## Work instructions
Exactly as they stand, copy the lines from the one containing "Mehmet Akif Su Arıtma Cihazı" to the final line of the data; leave out the pictures.

Extracted page text data
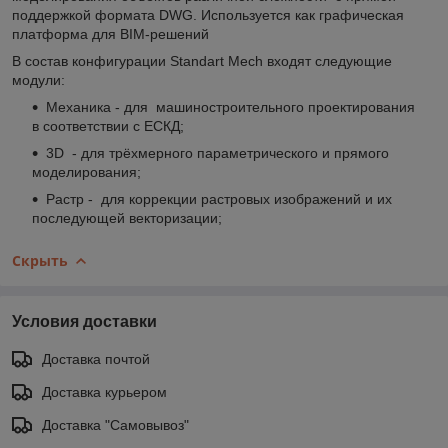
поддержкой формата DWG. Используется как графическая
платформа для BIM-решений
В состав конфигурации Standart Mech входят следующие
модули:
Механика - для машиностроительного проектирования
в соответствии с ЕСКД;
3D - для трёхмерного параметрического и прямого
моделирования;
Растр - для коррекции растровых изображений и их
последующей векторизации;
Скрыть
Условия доставки
Доставка почтой
Доставка курьером
Доставка "Самовывоз"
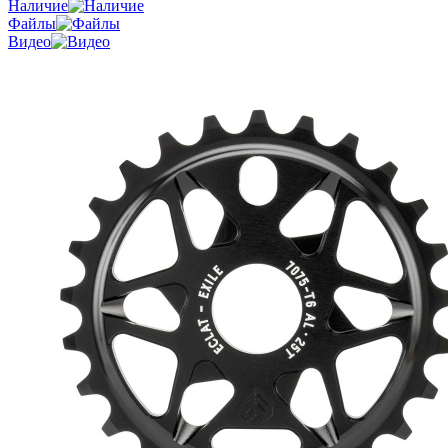
Наличие
Файлы
Видео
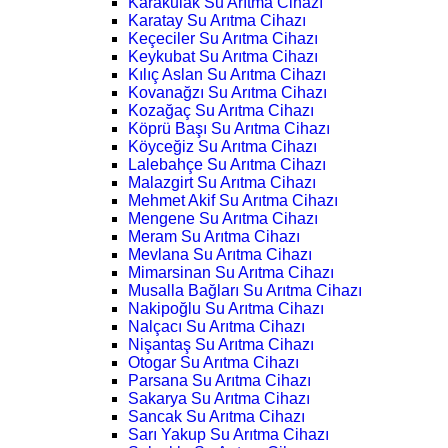
Karakulak Su Arıtma Cihazı
Karatay Su Arıtma Cihazı
Keçeciler Su Arıtma Cihazı
Keykubat Su Arıtma Cihazı
Kılıç Aslan Su Arıtma Cihazı
Kovanağzı Su Arıtma Cihazı
Kozağaç Su Arıtma Cihazı
Köprü Başı Su Arıtma Cihazı
Köyceğiz Su Arıtma Cihazı
Lalebahçe Su Arıtma Cihazı
Malazgirt Su Arıtma Cihazı
Mehmet Akif Su Arıtma Cihazı
Mengene Su Arıtma Cihazı
Meram Su Arıtma Cihazı
Mevlana Su Arıtma Cihazı
Mimarsinan Su Arıtma Cihazı
Musalla Bağları Su Arıtma Cihazı
Nakipoğlu Su Arıtma Cihazı
Nalçacı Su Arıtma Cihazı
Nişantaş Su Arıtma Cihazı
Otogar Su Arıtma Cihazı
Parsana Su Arıtma Cihazı
Sakarya Su Arıtma Cihazı
Sancak Su Arıtma Cihazı
Sarı Yakup Su Arıtma Cihazı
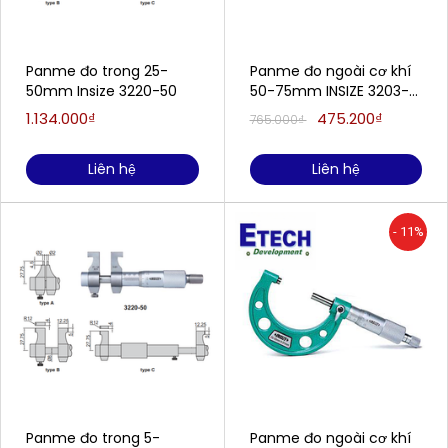
Panme đo trong 25-
Panme đo ngoài cơ khí
50mm Insize 3220-50
50-75mm INSIZE 3203-
75A
1.134.000₫
475.200₫
765.000₫
Liên hệ
Liên hệ
- 11%
Panme đo trong 5-
Panme đo ngoài cơ khí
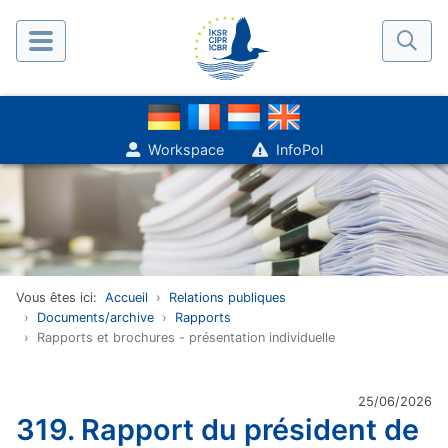
Workspace
InfoPol
Vous êtes ici:
Accueil
Relations publiques
Documents/archive
Rapports
Rapports et brochures - présentation individuelle
25/06/2026
319. Rapport du président de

## Result of the task
Mehmet Akif Su Arıtma Cihazı
Mengene Su Arıtma Cihazı
Meram Su Arıtma Cihazı
Mevlana Su Arıtma Cihazı
Mimarsinan Su Arıtma Cihazı
Musalla Bağları Su Arıtma Cihazı
Nakipoğlu Su Arıtma Cihazı
Nalçacı Su Arıtma Cihazı
Nişantaş Su Arıtma Cihazı
Otogar Su Arıtma Cihazı
Parsana Su Arıtma Cihazı
Sakarya Su Arıtma Cihazı
Sancak Su Arıtma Cihazı
Sarı Yakup Su Arıtma Cihazı
Panme đo trong 25-
Panme đo ngoài cơ khí
50mm Insize 3220-50
50-75mm INSIZE 3203-
75A
1.134.000₫
475.200₫
765.000₫
Liên hệ
Liên hệ
- 11%
Panme đo trong 5-
Panme đo ngoài cơ khí
Workspace
InfoPol
Vous êtes ici:
Accueil
Relations publiques
Documents/archive
Rapports
Rapports et brochures - présentation individuelle
25/06/2026
319. Rapport du président de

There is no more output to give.